BRIEF — Without changing anything, reproduce every record below.

DATA TO EXAMINE —
>>>
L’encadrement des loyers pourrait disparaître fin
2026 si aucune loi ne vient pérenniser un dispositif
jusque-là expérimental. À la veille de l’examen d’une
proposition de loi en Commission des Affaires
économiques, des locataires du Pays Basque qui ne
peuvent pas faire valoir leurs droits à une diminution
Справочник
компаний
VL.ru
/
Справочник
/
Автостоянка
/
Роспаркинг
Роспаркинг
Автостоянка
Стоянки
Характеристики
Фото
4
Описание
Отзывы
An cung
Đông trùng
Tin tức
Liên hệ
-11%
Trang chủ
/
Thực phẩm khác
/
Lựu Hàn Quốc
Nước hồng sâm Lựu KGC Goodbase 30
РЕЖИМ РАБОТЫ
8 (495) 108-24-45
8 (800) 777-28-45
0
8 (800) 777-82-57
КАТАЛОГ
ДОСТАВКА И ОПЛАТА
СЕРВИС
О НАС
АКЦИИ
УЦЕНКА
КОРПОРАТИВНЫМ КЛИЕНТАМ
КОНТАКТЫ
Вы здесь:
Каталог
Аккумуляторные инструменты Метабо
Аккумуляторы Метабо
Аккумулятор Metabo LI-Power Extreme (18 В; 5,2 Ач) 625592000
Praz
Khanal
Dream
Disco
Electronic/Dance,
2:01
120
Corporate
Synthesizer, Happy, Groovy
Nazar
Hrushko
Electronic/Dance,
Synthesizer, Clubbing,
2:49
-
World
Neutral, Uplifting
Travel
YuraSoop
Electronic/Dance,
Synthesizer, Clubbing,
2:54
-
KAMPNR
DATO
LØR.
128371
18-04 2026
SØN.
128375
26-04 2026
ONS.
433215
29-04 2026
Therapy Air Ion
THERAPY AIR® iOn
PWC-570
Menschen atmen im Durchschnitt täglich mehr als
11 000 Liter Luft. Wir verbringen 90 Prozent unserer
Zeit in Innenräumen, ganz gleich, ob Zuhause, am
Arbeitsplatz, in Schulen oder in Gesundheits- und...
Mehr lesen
<<<
FINISHED TASK —
L’encadrement des loyers pourrait disparaître fin
2026 si aucune loi ne vient pérenniser un dispositif
jusque-là expérimental. À la veille de l’examen d’une
proposition de loi en Commission des Affaires
économiques, des locataires du Pays Basque qui ne
peuvent pas faire valoir leurs droits à une diminution
Справочник
компаний
VL.ru
/
Справочник
/
Автостоянка
/
Роспаркинг
Роспаркинг
Автостоянка
Стоянки
Характеристики
Фото
4
Описание
Отзывы
An cung
Đông trùng
Tin tức
Liên hệ
-11%
Trang chủ
/
Thực phẩm khác
/
Lựu Hàn Quốc
Nước hồng sâm Lựu KGC Goodbase 30
РЕЖИМ РАБОТЫ
8 (495) 108-24-45
8 (800) 777-28-45
0
8 (800) 777-82-57
КАТАЛОГ
ДОСТАВКА И ОПЛАТА
СЕРВИС
О НАС
АКЦИИ
УЦЕНКА
КОРПОРАТИВНЫМ КЛИЕНТАМ
КОНТАКТЫ
Вы здесь:
Каталог
Аккумуляторные инструменты Метабо
Аккумуляторы Метабо
Аккумулятор Metabo LI-Power Extreme (18 В; 5,2 Ач) 625592000
Praz
Khanal
Dream
Disco
Electronic/Dance,
2:01
120
Corporate
Synthesizer, Happy, Groovy
Nazar
Hrushko
Electronic/Dance,
Synthesizer, Clubbing,
2:49
-
World
Neutral, Uplifting
Travel
YuraSoop
Electronic/Dance,
Synthesizer, Clubbing,
2:54
-
KAMPNR
DATO
LØR.
128371
18-04 2026
SØN.
128375
26-04 2026
ONS.
433215
29-04 2026
Therapy Air Ion
THERAPY AIR® iOn
PWC-570
Menschen atmen im Durchschnitt täglich mehr als
11 000 Liter Luft. Wir verbringen 90 Prozent unserer
Zeit in Innenräumen, ganz gleich, ob Zuhause, am
Arbeitsplatz, in Schulen oder in Gesundheits- und...
Mehr lesen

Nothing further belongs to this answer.